General characteristics
- Tons burthen: 194, or 199 (bm)
- Armament: 10 × 6-pounder guns
- Notes: Clinker-built

= Vigilant (1802 ship) =

Vigilant was built in Britain, but the date and place of her launching are obscure. Vigilant first appeared in Lloyd's Register (LR) in 1802, having undergone a repair in that year, which suggests that she may have been launched some years earlier under another name. She made one complete voyage as a whaler to the British Southern Whale Fishery, and was captured in the Pacific on her second whaling voyage.

| Year | Master | Owner | Trade | Source |
|---|---|---|---|---|
| 1802 | Williams | H.Roper | London–Southern Fishery | LR |

Vigilant was valued at £4200 in November 1802.

1st whaling voyage (1802–1805): Vigilant, Williams, master, sailed from Falmouth on 26 November 1802, bound for the South Seas. Vigilant, Williams, master, arrived at Rio de Janeiro at the end of October 1804. A heavy gale had carried away her topmast and caused her to spring a leak. She arrived back at Gravesend on 17 February 1805, with oil and skins from Patagonia.

| Year | Master | Owner | Trade | Source |
|---|---|---|---|---|
| 1805 | T.Gay | Price | London–Southern Fishery | LR |

2nd whaling voyage (1805–Loss): On 28 October 1805 Vigilant, T.Gay, master, sailed from London, bound for Peru and the Galapagos Islands.

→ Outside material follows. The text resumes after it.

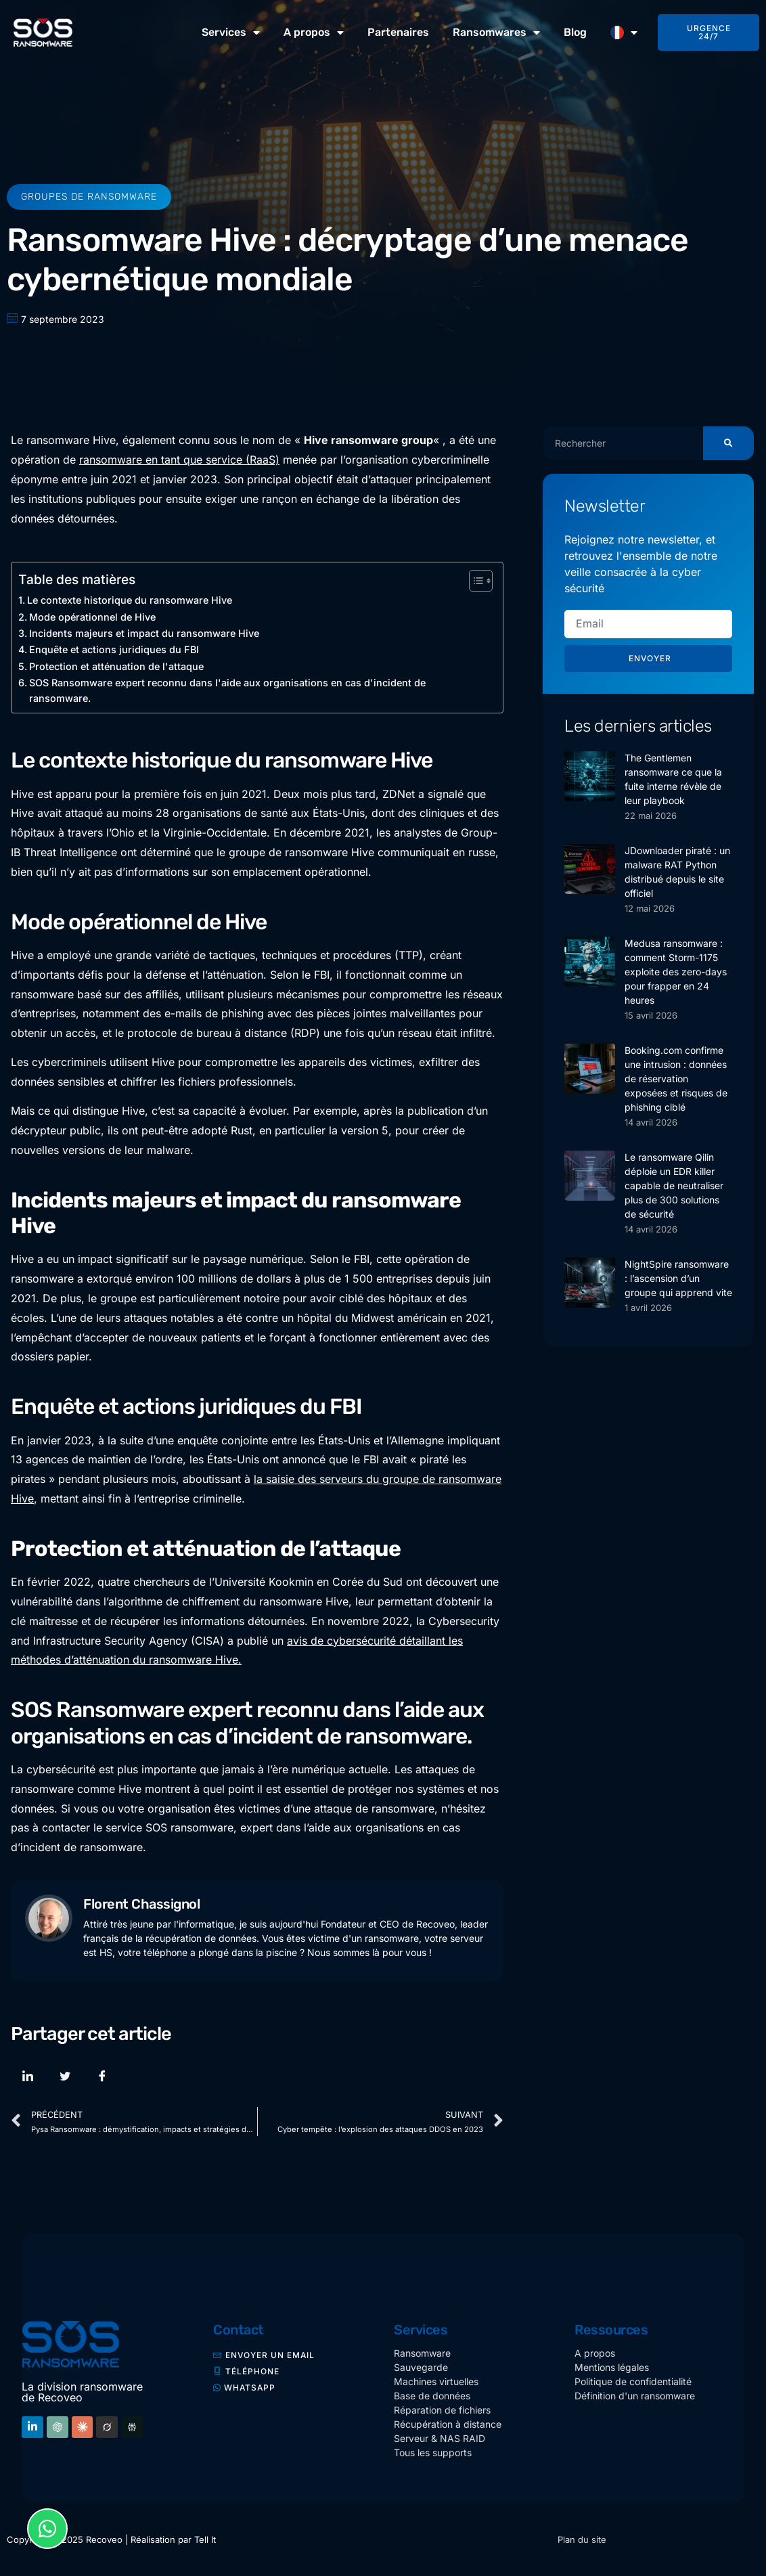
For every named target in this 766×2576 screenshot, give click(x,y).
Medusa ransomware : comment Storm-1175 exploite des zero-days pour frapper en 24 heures (676, 971)
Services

In October 1807 Lloyd's List reported that Vigilant, Gay, master, had been taken around Cape Horn (i.e., in the Pacific ocean) in November 1806.

In May 1806 the Spanish privateer San Gabriel had captured Vigilant. Vigilant arrived at Callao in March 1807, in the interim having captured on 30 June the Guayaquil polacre Monserrat, five of whose crew later overpowered the prize crew on Vigilant, killed her captain, and took her into Tumaco, where they joined a convoy to Callao.